Host: Doug Wilder
With fifteen years under its belt, Anime Boston has a lot of history behind it. From those humble beginnings at the Park Plaza, we’ve watched Anime Boston grow into a limitless celebration of all things anime.
And, as the convention has gone through countless changes, so also has the state of anime fandom. Usenet and tapes gave way to social media and the promise of anime anytime, anywhere. Streaming has become the new normal, and Anime Expo pulls in over one hundred thousand people.
Doug Wilder, Anime Boston’s Facilities Manager, decided to dig into the past, to look at the world of 2003, when Anime Boston first entered the scene. He began with the now-famous anecdote of the con’s formation. As the tale goes, Patrick Delahanty and Adam Ferraro sought to build a con that would best other events they’d attended. The two expected roughly a thousand attendees to their inaugural event, but easily broke that in pre-registrations (1,200). By the time the convention itself had concluded, the event had seen 4,110 warm bodies, and attendance was capped by the Boston Fire Marshall.
That said, Anime Boston still managed to become the seventh largest anime convention in North America.
Wilder used this tale as a springboard into a history lesson. From the convention, he began to take a closer look at other goings-on in (and around) 2003.
At the time, changes were hitting fast and hard for the anime industry. The Anime Network launched in 2002, Lupin III debuted on Adult Swim, and Toonami introduced the world to Evangelion with Giant Robot Week. Naruto was just starting its run, and fansubs were still a primary way of consuming anime.

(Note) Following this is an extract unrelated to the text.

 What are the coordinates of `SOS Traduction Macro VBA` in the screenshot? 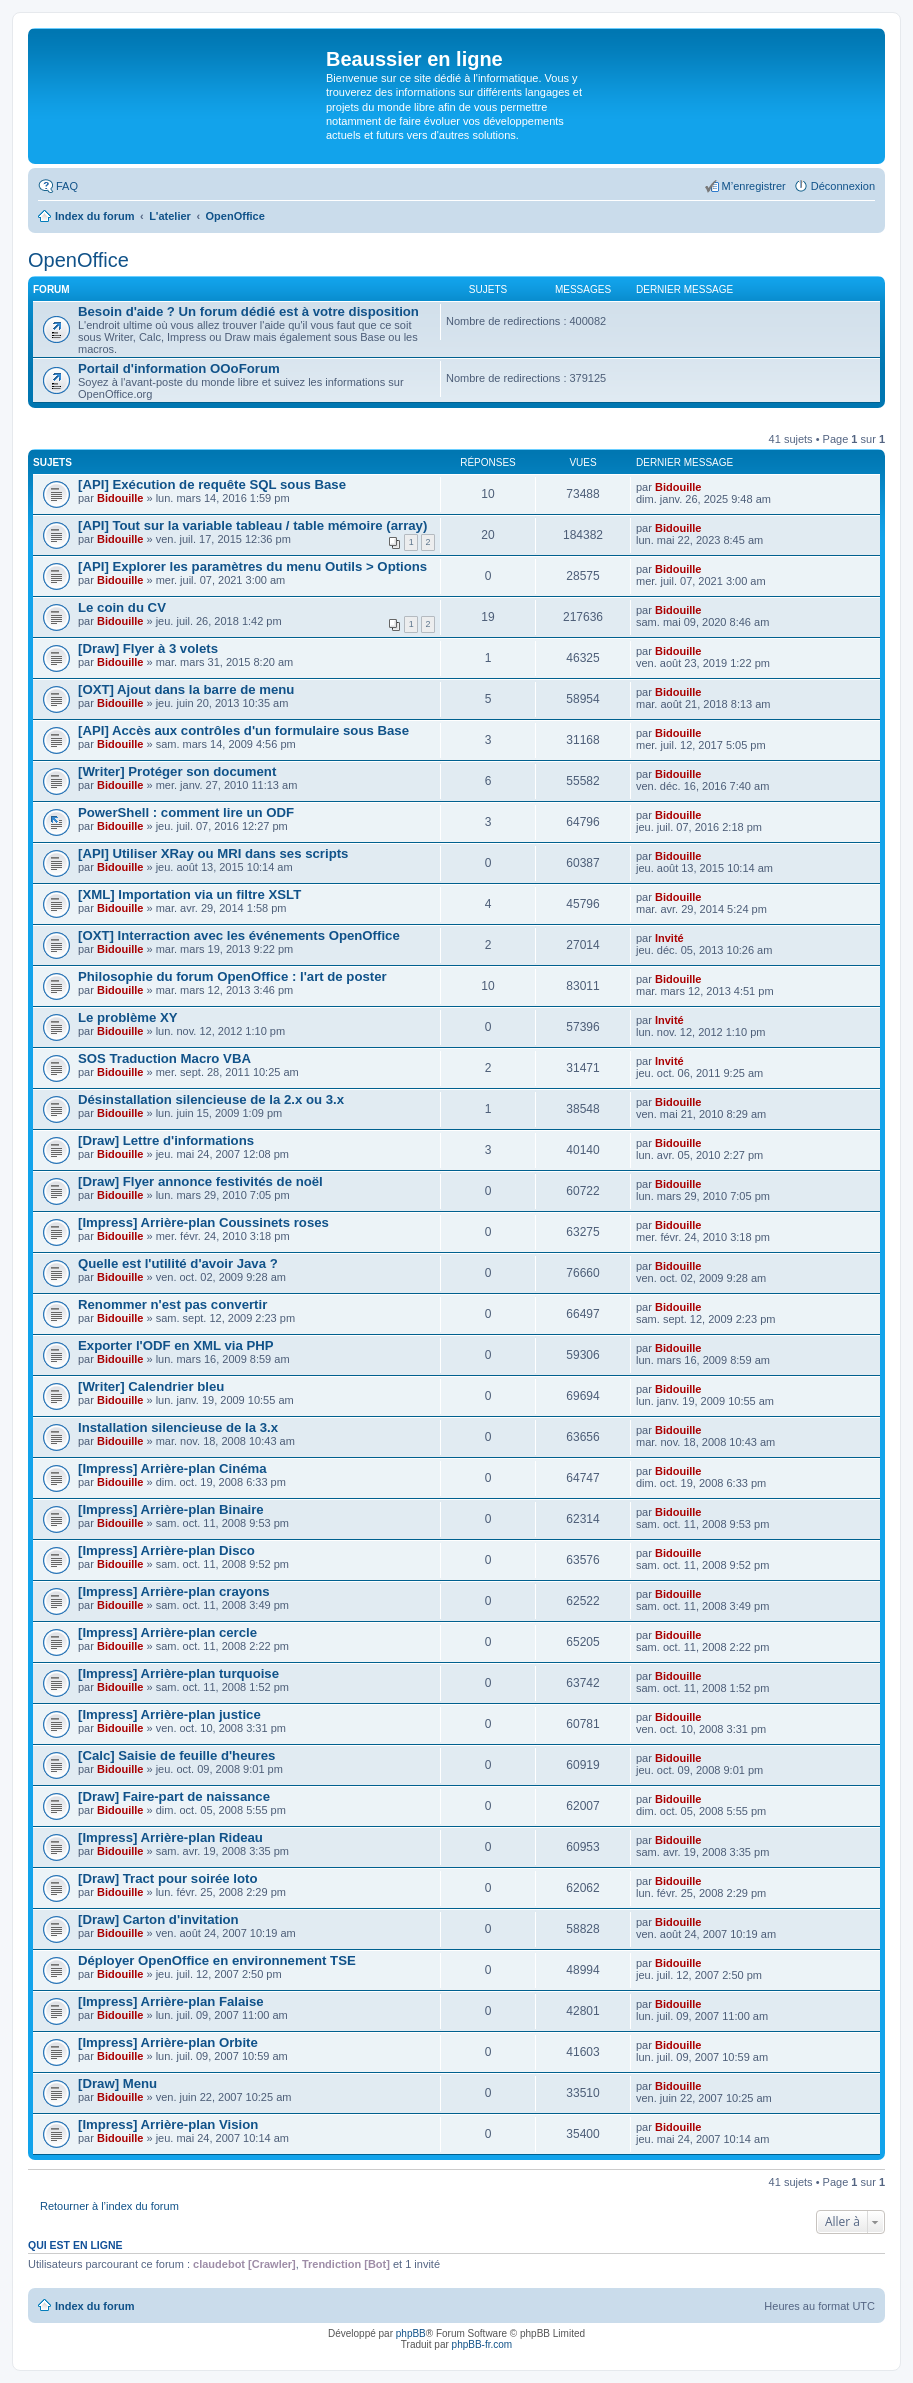 It's located at (164, 1058).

And on these notes, Wilder pulled no punches. He spent a fair amount of time discussing 2003’s Gundam SEED fansub fiasco. At the time, fansubbers would translate shows as they aired. This was a bit of a grey area, as western distributors turned a blind eye until they had a licensing contract in hand. On license, the circles distributing the show would generally pull their episodes, to make way for the official release. Gundam SEED, though, was a somewhat unusual situation at the time. Bandai Entertainment had licensed the series late in its TV run. With just five episodes remaining, the studio sent cease-and-desist notices to fansub groups. This led to outrage, mixed with excitement as it was the first Gundam show to be licensed mid-run.

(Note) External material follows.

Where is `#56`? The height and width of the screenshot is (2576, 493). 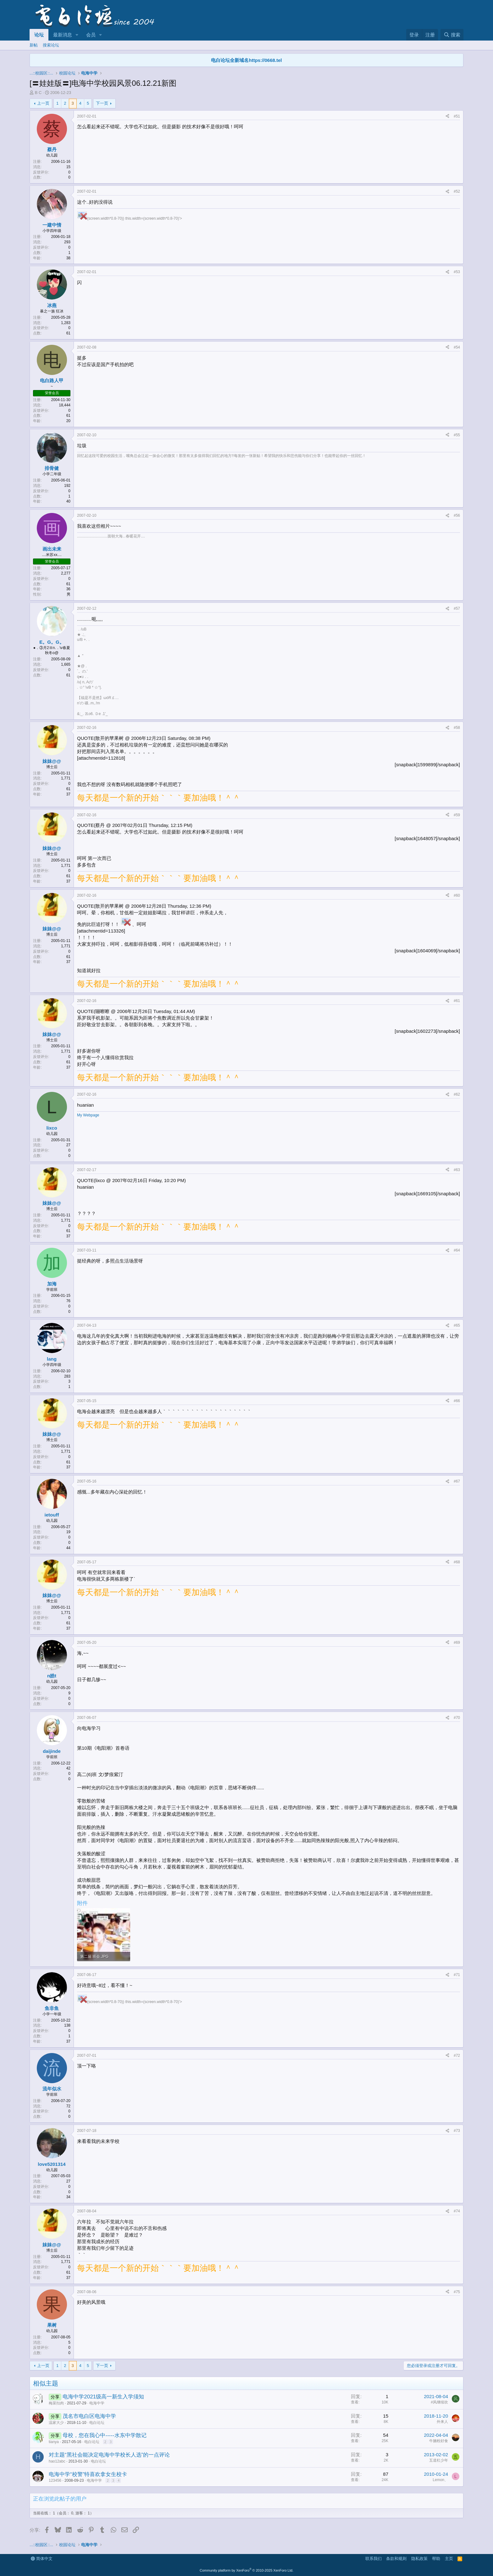 #56 is located at coordinates (457, 515).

Through the presentation, Wilder supplemented his points with dozens of relics from the past. Magazine ads, TV spots, and even web ads from the time were all fair game. Using his sources, Wilder pointed out the origins of legal streaming anime (in Japan in 2002, no less!), and reminded the world of the scourge of singles.
Through it all, though, Wilder showed a real understanding of everything that made the pre-Facebook anime world tick. His playful sense of humor and many anecdotes helped transport fans back to the days of old, while maintaining a generally laid-back feel.
For many in the room, it was a chance to return to a simpler time. For that hour, as we heard tales of Marvel Mangaverse and AniPike, we were all united in our nostalgia.